Friday, April 13, 2007

According to Joseph Pleck, the role of fathers has noticeably changed in the United States over time. In the eighteenth and early nineteenth century, the father held the role of moral teacher. It was his duty to teach his children reading and writing as well as to ensure they were educated religiously and morally. He was also in charge of the courtship of his children and arranging their marriages. By the twentieth century, parenting responsibilities became highly gendered and the role of the father decreased significantly. The idea of maternal custody gained importance, and with the influence of the industrial revolution, the father's relationship became increasingly distant from his children. However, he still maintained his duty as moral overseer and established discipline. Today, the dominant role of fathers is that of bread winner, with an emphasis on providing for the family, financially in particular. The ideal of the new father has emerged though and is on the rise, which holds the vision of the father being equally as involved as the mother in day to day child care and raising the children. I see this ideal as the primary expectation of fathers today. Fathers now are expected to be involved in all aspects of their children's lives, both of their sons and daughters, and are expected to share the responsibilities in the household that were typically reserved for mothers in the past. I believe that fathers today are expected to shed the heightened masculine stereotype of being the bread winner and adopt a nurturing and involved role instead.
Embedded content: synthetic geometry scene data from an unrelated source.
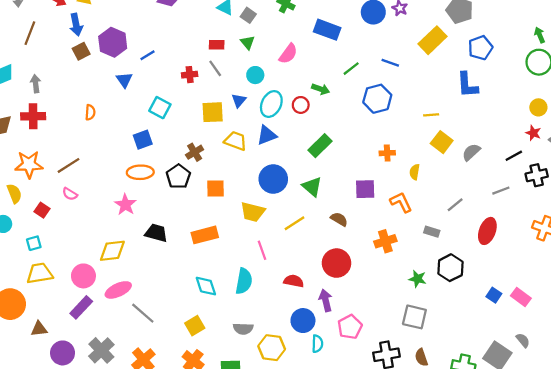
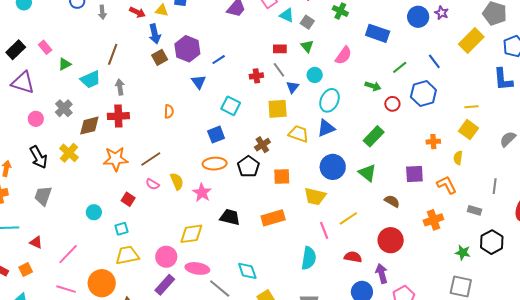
brown line: (30, 33) -> (113, 54), moved
blue line: (390, 63) -> (434, 61), turned 35
blue triangle: (239, 100) -> (293, 87), moved
red circle: (301, 105) -> (392, 104), moved
yellow square: (442, 142) -> (468, 130), moved
yellow semicircle: (14, 193) -> (177, 181), moved
gray line: (455, 205) -> (495, 186), turned -42
yellow line: (294, 223) -> (348, 218), moved
cyan diamond: (206, 286) -> (247, 271), moved
pink ellipse: (118, 290) -> (197, 268), turned 35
According to Francice Deutsch, couples with children decide to work alternating shifts mainly for financial reasons, especially influenced by the high cost of child care. Many couples also believe that children should be raised by their family for optimum nurturing and development, and are worried about placing the care of their child in the hands of strangers. The decision based on monetary troubles directly relates to class, as a couple of lower socioeconomic standings often to not have the money to pay for outside child care. Choosing to work alternating shifts for this reason is not limited to lower class couples though, as many couples who could afford child care simply do not want to spend that much money on it. The psychological reasons for working alternating shifts is often attributed to the working class. Traditional gender ideology is more highly supported among the working class, who still carry with them the ideal of traditional family life, where the father goes to work and the mother stays home to care for the children. I don't think that I would select an alternating shift policy when I start a family, as although it is economically beneficial, it sets a very rigid schedule for couples, and I feel like it would allow for very little time for my husband and I to be together. So while we would both be spending important time raising our child, we would be lacking the significant time of raising our child together and interacting as a family.
According to Dorothy Roberts, the societal forces that discourage family participation of black fathers include the cultural acceptance of single mothers, as well as the high unemployment and incarceration rates among black men. The elements of black fatherhood that led to the creation of the myth of the Absent Black Father rests highly on the fact that black fathers were not included in the separate spheres ideology. Black men are stigmatized with the label of not being able to financially care for their families, and are overwhelmingly noticed for the instances of negativity surrounding unmarried black fathers, such as illegitimacy and lack of commitment, rather than noticed for the instances where they actually do contribute to their children's wellbeing. Many patterns of black men's behavior actually contradict this myth, especially the fact that black fathers prove to maintain strong contact with their children even when separated from them, and actually provided more informal care and support than white absent fathers.